1 Introduction

Mass spectrometry imaging (MSI) is a transformative technology in systems biology and clinical research (Addie et al. 2015; Angel and Caprioli 2013). MSI enables the in situ analysis of tissue molecular composition for hundreds of metabolites and lipids simultaneously. Sophisticated approaches and software are therefore required in order to analyse and interpret the vast amount of data collected with each imaging experiment. As such, new bioinformatics tools and resources are needed to recreate molecular maps across tissue and probe statistical differences across a tissue slice using advanced pattern recognition tools, particularly in studies where disease processes need to be examined on a spatial basis (Alexandrov et al. 2010; Smentkowski et al. 2007; Van de Plas et al. 2007).

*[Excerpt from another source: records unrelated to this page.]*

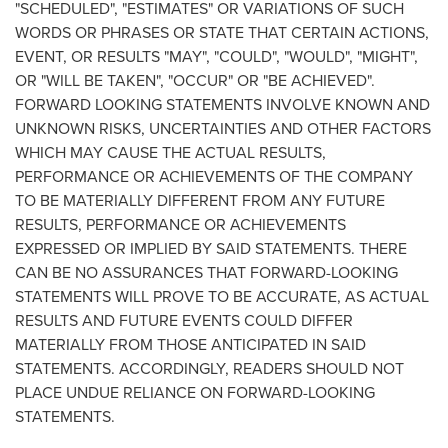
"SCHEDULED", "ESTIMATES" OR VARIATIONS OF SUCH
WORDS OR PHRASES OR STATE THAT CERTAIN ACTIONS,
EVENT, OR RESULTS "MAY", "COULD", "WOULD", "MIGHT",
OR "WILL BE TAKEN", "OCCUR" OR "BE ACHIEVED".
FORWARD LOOKING STATEMENTS INVOLVE KNOWN AND
UNKNOWN RISKS, UNCERTAINTIES AND OTHER FACTORS
WHICH MAY CAUSE THE ACTUAL RESULTS,
PERFORMANCE OR ACHIEVEMENTS OF THE COMPANY
TO BE MATERIALLY DIFFERENT FROM ANY FUTURE
RESULTS, PERFORMANCE OR ACHIEVEMENTS
EXPRESSED OR IMPLIED BY
SAID STATEMENTS
. THERE
CAN BE NO ASSURANCES THAT FORWARD-LOOKING
STATEMENTS WILL PROVE TO BE ACCURATE, AS ACTUAL
RESULTS AND FUTURE EVENTS COULD DIFFER
MATERIALLY FROM THOSE ANTICIPATED IN SAID
STATEMENTS. ACCORDINGLY, READERS SHOULD NOT
PLACE UNDUE RELIANCE ON FORWARD-LOOKING
STATEMENTS.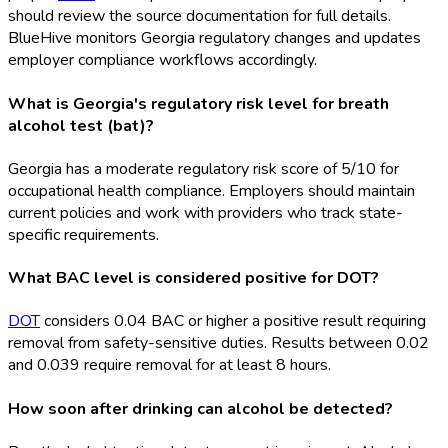
should review the source documentation for full details.
BlueHive monitors Georgia regulatory changes and updates
employer compliance workflows accordingly.
What is Georgia's regulatory risk level for breath
alcohol test (bat)?
Georgia has a moderate regulatory risk score of 5/10 for
occupational health compliance. Employers should maintain
current policies and work with providers who track state-
specific requirements.
What BAC level is considered positive for DOT?
DOT
considers 0.04 BAC or higher a positive result requiring
removal from safety-sensitive duties. Results between 0.02
and 0.039 require removal for at least 8 hours.
How soon after drinking can alcohol be detected?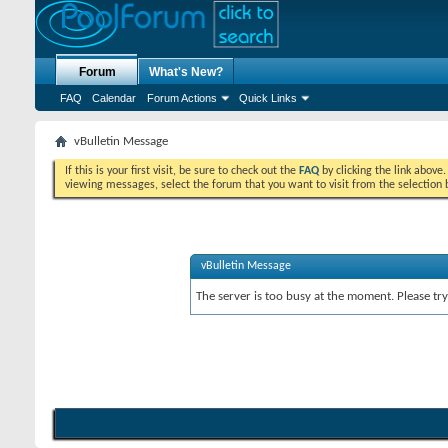
Forum
What's New?
FAQ
Calendar
Forum Actions
Quick Links
vBulletin Message
If this is your first visit, be sure to check out the
FAQ
by clicking the link above
viewing messages, select the forum that you want to visit from the selection 
vBulletin Message
The server is too busy at the moment. Please try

There have been various software packages released to view and analyse MSI data (Bemis et al. 2015; Gibb and Strimmer 2012; Källback et al. 2016; Parry et al. 2013; Verbeeck et al. 2014). Many tools including Biomap, DataCube Explorer, msIQuant and MSiReader do not perform multivariate statistical analysis, whilst others are vendor specific, e.g., ImageQuest (Thermo Scientific). Omnispect and Cardinal are freely available and perform multivariate analysis on data using non-negative matrix factorization and spatially-aware clustering approaches, respectively. However these software packages do not provide lipid feature annotation. Recently, a framework for false-discovery rate-controlled metabolite annotation for MSI has been developed as part of the METASPACE consortium, with great potential for stream-lining MSI data analysis (Palmer et al. 2017).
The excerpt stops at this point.